▸ Exercise directions: Lines from the listing below that contain the string "Южна" are to be reported.

[Information given Boundary: Start]

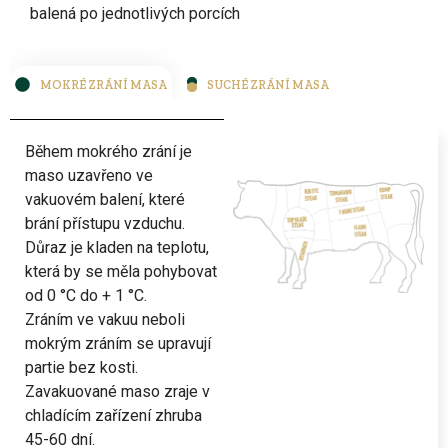
balená po jednotlivých porcích
MOKRÉ ZRÁNÍ MASA
SUCHÉ ZRÁNÍ MASA
Během mokrého zrání je
maso uzavřeno ve
vakuovém balení, které
brání přístupu vzduchu.
Důraz je kladen na teplotu,
která by se měla pohybovat
od 0 °C do + 1 °C.
Zráním ve vakuu neboli
mokrým zráním se upravují
partie bez kosti.
Zavakuované maso zraje v
chladícím zařízení zhruba
45-60 dní.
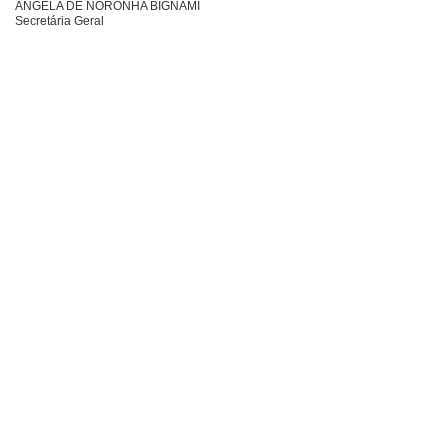
ÂNGELA DE NORONHA BIGNAMI
Secretária Geral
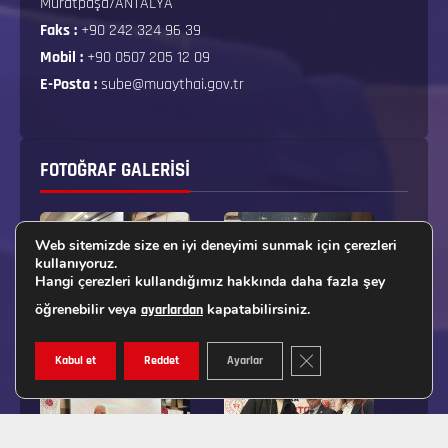
Muratpaşa/ANTALYA
Faks :
+90 242 324 96 39
Mobil :
+90 0507 205 12 09
E-Posta :
sube@muaythai.gov.tr
FOTOĞRAF GALERISI
Web sitemizde size en iyi deneyimi sunmak için çerezleri
kullanıyoruz.
Hangi çerezleri kullandığımız hakkında daha fazla şey
öğrenebilir veya
kapatabilirsiniz.
ayarlardan
GDPR ÇEREZ ŞERIDINI K
Kabul et
Reddet
Ayarlar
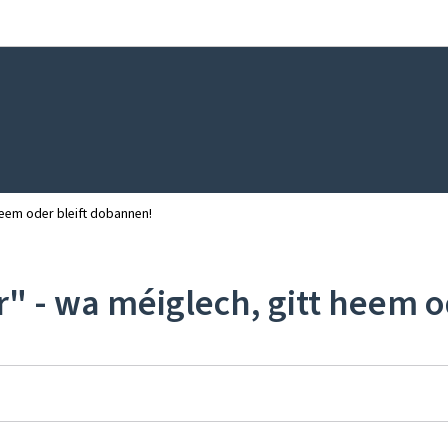
Bei den Haaptmenü goen
Bei den Inhalt goen
heem oder bleift dobannen!
" - wa méiglech, gitt heem o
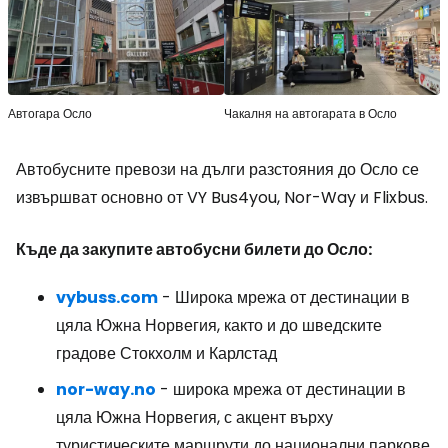
Автогара Осло
Чакалня на автогарата в Осло
Автобусните превози на дълги разстояния до Осло се
извършват основно от VY Bus4you, Nor-Way и Flixbus.
Къде да закупите автобусни билети до Осло:
vybuss.com
- Широка мрежа от дестинации в
цяла Южна Норвегия, както и до шведските
градове Стокхолм и Карлстад
nor-way.no
- широка мрежа от дестинации в
цяла Южна Норвегия, с акцент върху
туристическите маршрути до национални паркове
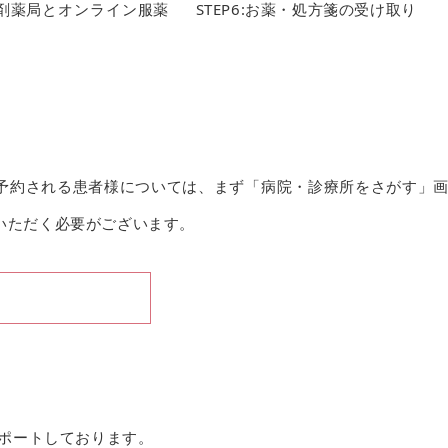
予約される患者様については、まず「病院・診療所をさがす」
いただく必要がございます。
サポートしております。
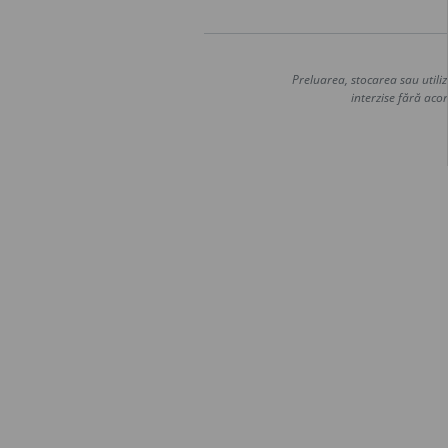
Preluarea, stocarea sau utiliz
interzise fără acor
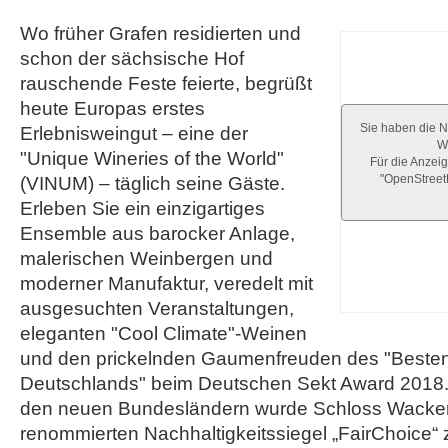
Wo früher Grafen residierten und
schon der sächsische Hof
rauschende Feste feierte, begrüßt
heute Europas erstes
Sie haben die N
Erlebnisweingut – eine der
We
"Unique Wineries of the World"
Für die Anzeig
"OpenStree
(VINUM) – täglich seine Gäste.
Erleben Sie ein einzigartiges
Ensemble aus barocker Anlage,
malerischen Weinbergen und
moderner Manufaktur, veredelt mit
ausgesuchten Veranstaltungen,
eleganten "Cool Climate"-Weinen
und den prickelnden Gaumenfreuden des "Beste
Deutschlands" beim Deutschen Sekt Award 2018. 
den neuen Bundesländern wurde Schloss Wacker
renommierten Nachhaltigkeitssiegel „FairChoice“ z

[Information given Boundary: End]

▸ Output for this exercise:
цяла Южна Норвегия, както и до шведските
цяла Южна Норвегия, с акцент върху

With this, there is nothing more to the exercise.